Sergey Brin wasn't wearing shoes the first time Google met with the co-founders of Android (GOOG)

Andy Rubin Android Illustration

Back in the early 2000s, the idea behind Android seemed crazy.

Carriers liked to control every aspect of phone launches, from the way phones were marketed to what they were called.

So the proposal of an open software platform that would run across multiple phones regardless of what carrier sold the device seemed impossible back then.

But Andy Rubin, the creator behind Android that left Google in late 2014, found one early supporter: Larry Page.

Page, co-founder and CEO of Google, was the company's president of products when he heard about Rubin's idea around 2004. Google told Rubin the company had heard about Android and wanted to "help," a person that worked with Andy Rubin told Business Insider for our recent story about the history of Android.

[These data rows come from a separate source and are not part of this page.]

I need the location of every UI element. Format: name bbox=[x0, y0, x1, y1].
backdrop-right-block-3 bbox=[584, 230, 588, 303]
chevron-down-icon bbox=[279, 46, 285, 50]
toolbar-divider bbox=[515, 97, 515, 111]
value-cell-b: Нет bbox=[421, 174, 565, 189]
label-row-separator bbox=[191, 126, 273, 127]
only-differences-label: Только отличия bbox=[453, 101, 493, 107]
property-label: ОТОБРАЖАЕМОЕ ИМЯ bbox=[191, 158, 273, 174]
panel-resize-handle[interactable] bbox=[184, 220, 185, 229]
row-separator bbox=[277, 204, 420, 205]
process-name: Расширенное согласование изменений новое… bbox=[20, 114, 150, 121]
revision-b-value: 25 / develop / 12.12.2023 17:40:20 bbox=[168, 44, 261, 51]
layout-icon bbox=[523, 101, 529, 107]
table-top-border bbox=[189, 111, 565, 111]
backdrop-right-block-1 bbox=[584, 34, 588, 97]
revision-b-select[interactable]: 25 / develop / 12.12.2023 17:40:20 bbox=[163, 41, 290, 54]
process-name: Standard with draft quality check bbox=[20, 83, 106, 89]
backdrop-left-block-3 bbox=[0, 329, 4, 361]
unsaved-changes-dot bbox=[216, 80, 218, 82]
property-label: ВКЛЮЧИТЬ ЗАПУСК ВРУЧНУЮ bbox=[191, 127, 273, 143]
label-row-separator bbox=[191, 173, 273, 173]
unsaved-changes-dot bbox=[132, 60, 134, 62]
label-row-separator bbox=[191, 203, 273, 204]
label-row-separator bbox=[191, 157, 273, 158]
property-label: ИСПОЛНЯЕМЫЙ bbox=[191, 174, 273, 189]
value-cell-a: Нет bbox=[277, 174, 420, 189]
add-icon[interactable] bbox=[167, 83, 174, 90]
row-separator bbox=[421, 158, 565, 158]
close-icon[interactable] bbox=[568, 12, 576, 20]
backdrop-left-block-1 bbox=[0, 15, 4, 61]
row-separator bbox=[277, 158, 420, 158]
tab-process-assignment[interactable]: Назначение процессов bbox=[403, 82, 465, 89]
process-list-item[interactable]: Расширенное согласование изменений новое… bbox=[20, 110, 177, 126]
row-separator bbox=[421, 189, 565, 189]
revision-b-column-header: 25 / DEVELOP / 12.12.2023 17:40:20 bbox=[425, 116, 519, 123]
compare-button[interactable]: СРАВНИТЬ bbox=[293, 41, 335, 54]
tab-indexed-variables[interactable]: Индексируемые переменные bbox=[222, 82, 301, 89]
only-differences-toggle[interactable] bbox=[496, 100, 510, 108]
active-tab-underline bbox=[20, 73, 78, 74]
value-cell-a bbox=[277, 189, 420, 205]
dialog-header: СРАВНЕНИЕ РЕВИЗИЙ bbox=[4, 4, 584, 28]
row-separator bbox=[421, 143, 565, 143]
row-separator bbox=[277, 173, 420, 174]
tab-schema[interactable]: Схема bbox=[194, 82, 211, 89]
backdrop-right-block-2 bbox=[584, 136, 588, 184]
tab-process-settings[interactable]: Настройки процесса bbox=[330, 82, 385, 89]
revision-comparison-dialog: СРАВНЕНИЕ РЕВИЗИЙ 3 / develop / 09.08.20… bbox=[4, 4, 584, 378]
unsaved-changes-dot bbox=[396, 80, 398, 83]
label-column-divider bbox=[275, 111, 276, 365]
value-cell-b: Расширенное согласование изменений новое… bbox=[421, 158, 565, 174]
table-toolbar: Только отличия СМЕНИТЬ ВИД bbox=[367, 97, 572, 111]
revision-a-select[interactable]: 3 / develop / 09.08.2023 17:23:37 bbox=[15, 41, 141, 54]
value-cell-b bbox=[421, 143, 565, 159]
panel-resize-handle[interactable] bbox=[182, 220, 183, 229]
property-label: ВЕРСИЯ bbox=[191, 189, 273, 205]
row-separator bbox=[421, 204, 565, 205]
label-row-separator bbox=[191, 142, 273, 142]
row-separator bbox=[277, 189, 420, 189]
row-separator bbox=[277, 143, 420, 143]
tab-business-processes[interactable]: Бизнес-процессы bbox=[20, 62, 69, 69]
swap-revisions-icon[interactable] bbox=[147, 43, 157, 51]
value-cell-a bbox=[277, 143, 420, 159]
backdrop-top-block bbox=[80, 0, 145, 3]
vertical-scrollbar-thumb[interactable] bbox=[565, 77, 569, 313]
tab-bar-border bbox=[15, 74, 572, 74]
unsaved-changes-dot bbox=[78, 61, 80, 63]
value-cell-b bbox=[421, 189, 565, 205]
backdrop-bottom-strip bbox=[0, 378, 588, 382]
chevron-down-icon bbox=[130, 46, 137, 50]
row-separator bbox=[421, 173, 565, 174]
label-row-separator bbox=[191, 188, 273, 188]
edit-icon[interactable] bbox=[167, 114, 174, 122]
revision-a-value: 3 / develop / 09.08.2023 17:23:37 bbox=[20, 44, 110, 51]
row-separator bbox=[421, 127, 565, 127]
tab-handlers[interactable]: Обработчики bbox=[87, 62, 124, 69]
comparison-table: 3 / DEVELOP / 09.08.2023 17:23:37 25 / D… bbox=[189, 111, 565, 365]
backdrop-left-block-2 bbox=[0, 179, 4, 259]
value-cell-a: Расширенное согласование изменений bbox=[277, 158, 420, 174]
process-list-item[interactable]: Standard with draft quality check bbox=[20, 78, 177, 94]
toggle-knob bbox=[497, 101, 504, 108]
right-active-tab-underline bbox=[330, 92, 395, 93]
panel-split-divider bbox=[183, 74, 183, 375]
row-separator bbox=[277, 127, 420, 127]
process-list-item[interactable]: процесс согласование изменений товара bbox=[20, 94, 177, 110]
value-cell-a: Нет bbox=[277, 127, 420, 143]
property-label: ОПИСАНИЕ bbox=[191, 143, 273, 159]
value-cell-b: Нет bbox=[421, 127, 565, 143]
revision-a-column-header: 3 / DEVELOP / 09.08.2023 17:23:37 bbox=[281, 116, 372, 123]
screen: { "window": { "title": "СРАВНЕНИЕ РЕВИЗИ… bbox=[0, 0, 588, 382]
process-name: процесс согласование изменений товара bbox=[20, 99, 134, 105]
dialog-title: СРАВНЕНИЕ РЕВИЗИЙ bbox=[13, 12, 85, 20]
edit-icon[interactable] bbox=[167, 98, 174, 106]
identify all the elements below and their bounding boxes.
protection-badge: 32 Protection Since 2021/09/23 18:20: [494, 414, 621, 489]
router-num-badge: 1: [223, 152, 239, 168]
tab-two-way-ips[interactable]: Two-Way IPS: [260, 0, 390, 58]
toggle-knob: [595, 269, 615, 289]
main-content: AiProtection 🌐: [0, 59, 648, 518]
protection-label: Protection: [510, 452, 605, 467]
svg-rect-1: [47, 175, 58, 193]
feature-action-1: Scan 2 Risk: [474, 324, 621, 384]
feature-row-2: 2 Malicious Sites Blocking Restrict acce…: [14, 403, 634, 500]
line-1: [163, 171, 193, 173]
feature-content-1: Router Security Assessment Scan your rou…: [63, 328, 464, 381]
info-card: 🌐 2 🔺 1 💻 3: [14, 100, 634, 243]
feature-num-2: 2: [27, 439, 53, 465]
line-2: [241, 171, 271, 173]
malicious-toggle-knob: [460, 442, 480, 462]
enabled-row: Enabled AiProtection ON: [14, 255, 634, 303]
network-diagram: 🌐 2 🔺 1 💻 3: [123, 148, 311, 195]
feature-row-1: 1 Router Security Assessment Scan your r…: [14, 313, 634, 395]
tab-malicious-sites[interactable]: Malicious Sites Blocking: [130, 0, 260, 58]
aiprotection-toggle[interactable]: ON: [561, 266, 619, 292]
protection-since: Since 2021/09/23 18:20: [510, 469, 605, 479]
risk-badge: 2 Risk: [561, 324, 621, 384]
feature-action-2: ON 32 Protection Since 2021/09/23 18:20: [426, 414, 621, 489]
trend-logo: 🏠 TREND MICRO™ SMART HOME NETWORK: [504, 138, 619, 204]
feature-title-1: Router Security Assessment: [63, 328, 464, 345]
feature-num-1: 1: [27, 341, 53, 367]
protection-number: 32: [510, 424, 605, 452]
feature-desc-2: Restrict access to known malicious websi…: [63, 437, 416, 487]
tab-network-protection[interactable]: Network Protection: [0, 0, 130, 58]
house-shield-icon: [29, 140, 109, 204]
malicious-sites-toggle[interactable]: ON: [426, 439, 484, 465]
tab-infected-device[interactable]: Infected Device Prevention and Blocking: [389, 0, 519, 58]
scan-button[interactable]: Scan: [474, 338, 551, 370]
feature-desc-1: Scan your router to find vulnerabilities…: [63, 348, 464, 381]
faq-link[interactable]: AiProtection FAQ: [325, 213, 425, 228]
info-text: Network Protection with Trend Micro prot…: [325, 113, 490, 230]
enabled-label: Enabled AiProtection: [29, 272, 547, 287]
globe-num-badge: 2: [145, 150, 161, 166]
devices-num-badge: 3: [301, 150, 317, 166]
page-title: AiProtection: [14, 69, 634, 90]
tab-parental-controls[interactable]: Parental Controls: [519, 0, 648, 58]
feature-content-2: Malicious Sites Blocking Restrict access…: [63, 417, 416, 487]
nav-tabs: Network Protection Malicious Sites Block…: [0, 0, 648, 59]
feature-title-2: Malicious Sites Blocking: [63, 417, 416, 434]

Rubin and one of his Android co-founders Nick Sears drove down to Google's Mountain View campus during the first week of January. The meeting included Page, Sergey Brin, and Georges Harik, a Google Ventures advisor and one of the company’s first 10 employees.

Here's how the meeting went down, based on what we've heard:

Page was dressed casually in jeans and a T-shirt. Brin wore no shoes but had a plastic Disney watch on his wrist. He sat near two candy jars and popped handfuls into his mouth.

Page wasted no time and praised Rubin’s previous work. He called the T-Mobile Sidekick (which Rubin's previous startup Danger had created) one of the best phones he had ever seen.

Brin jumped in with a few jokes. He also talked with Rubin in meticulous detail about the technology that powered the Sidekick.

The meeting wasn’t all about praising Rubin. Brin wanted to test him too. He kept pressing Rubin about what he could have done differently to make the Sidekick even better, and why he chose to create the phone the way he did.

It wasn’t an aggressive conversation but a collaborative exercise in problem solving.

When Rubin and Sears walked out of that meeting, one thing was clear: Google was interested in Android. But it wasn’t clear why.

Was Google their friend or foe? Was it developing its own mobile software and learning from the competition?